Un passo alla volta, è l’idea di Sala, deciso a sfruttare per questi primi lavori i cantieri della nuova metropolitana 4. Costo preventivato, 150 milioni. Il sogno è quello di arrivare, poi, a riaprire tutti i Navigli milanesi. Un lavoro ben più corposo, perché si tratterebbe di ripristinare quasi otto chilometri di canali, collegando quelli esistenti e riaprendo percorsi ormai sconosciuti ai più. Il conto, alla fine, sarebbe di circa 500 milioni. Ma le cifre non possono spiegare tutto. Riportare alla luce tutti i Navigli sarebbe infatti una vera rivoluzione (o contro-rivoluzione) per la città di Milano.
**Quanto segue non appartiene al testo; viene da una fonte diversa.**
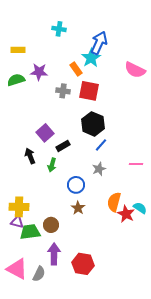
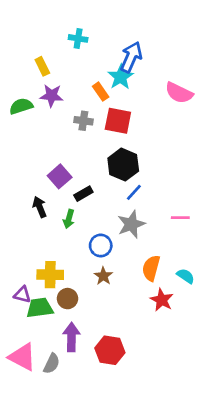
yellow rectangle: (18, 50) -> (42, 66), moved, turned 64
gray star: (99, 169) -> (131, 224), size x1.5
yellow cross: (19, 207) -> (50, 275), moved
red star: (126, 214) -> (162, 300), moved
Ne cambierebbe il volto, aggiungendosi a quello dei grattacieli che l’hanno già trasformata agli inizi del nuovo millennio. E non è solo Sala a credere nel progetto. Gran parte della politica cittadina è schierata a favore della riapertura delle vie d’acqua, a partire dal segretario della Lega, Matteo Salvini, non certo un amico del sindaco di centrosinistra.
Riportare alla luce tutti i Navigli sarebbe infatti una vera rivoluzione (o contro-rivoluzione) per la città di Milano. Ne cambierebbe il volto, aggiungendosi a quello dei grattacieli che l’hanno già trasformata agli inizi del nuovo millennio
L’idea di una Milano navigabile suscita grande fascino. Non solo per la metafora (eccessiva) di Amsterdam. Ma anche perché può riportare in vita un pezzo di storia (non solo locale) sotterrato dall’avvento della modernità, che ha dilatato i confini della città, l’ha saturata di asfalto e ha sacrificato la tradizione al mito dell’efficienza. Quando si parla di Navigli bisogna pensare, infatti, a un’opera dell’ingegno umano che affonda la sua esistenza nel Medioevo. I Navigli sono cinque. Quello Grande è stato progettato nel 1177, misura 49,9 chilometri ed è navigabile dal 1272: è da lì che scendevano, da Candoglia, i marmi del Duomo. Poi c’è il Naviglio Pavese, che si incrocia col primo alla Darsena: è stato aperto nel 1819 ed è lungo 33,1 chilometri. A nord di Milano arrivano invece il Naviglio della Martesana: completato nel 1496, è lungo 38 chilometri. Gli ultimi due canali sono i più piccoli: quello di Bereguardo e quello di Paderno d’Adda, progettato quest’ultimo addirittura da Leonardo da Vinci.
Quando la rete dei Navigli era funzionante, Milano era un porto nel mezzo della grande pianura. Sopperiva all’assenza di un grande fiume con lo sfruttamento di questa serie di canali artificiali che dava alimento alle campagne, muoveva merci e uomini. I Navigli sono stati in gran parte interrati nel 1929. Questione, come detto, di cambiamento dei tempi. Ma anche di igiene e sicurezza. Chi è deciso a osteggiare il progetto di riapertura fa leva proprio su questo: il rischio di gettare la città di Milano nel caos.